Scotts Roundup Ready Kentucky Bluegrass GMO grass was designed to withstand “massive amounts” of Roundup Ready herbicide manufactured by biotech giant Monsanto. Since Monsanto’s Roundup Ready kills every growing thing that has not been genetically engineered to withstand the chemicals, natural lawns and alfalfa growing to feed livestock, could be in jeopardy, according to Natural Society. Several studies have reportedly indicated that GMO grain may have a “hazardous impact on livestock health, especially on the well-being of beef cattle.
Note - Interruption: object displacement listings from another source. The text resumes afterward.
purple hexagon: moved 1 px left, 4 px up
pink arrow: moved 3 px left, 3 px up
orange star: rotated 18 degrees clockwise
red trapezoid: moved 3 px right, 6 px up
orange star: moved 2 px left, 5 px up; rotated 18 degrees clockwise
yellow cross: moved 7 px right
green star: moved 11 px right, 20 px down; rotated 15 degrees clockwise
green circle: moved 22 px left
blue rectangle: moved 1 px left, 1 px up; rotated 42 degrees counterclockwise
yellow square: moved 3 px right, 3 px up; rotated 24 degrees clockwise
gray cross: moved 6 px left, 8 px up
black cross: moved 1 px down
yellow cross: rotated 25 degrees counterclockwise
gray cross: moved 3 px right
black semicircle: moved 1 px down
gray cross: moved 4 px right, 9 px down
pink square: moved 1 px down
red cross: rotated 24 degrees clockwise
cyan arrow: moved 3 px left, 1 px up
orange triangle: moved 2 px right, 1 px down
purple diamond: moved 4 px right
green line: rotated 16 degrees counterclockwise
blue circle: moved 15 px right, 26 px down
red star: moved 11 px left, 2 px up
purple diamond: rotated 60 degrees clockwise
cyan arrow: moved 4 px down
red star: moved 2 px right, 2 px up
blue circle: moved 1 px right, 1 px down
Since grass grows quickly and blows easily when cut, fears that genetically modified grass could spread and contaminate natural grass on private lawns, gardens, pastures, and parks where children play have been vehemently voiced. The GMO grass project began in 2011 when both Monsanto and Scotts were able to convince the United States Department of Agriculture (USDA) to essentially give biotech companies a free pass to market the Roundup Ready Kentucky Bluegrass genetically modified grass seed sans testing.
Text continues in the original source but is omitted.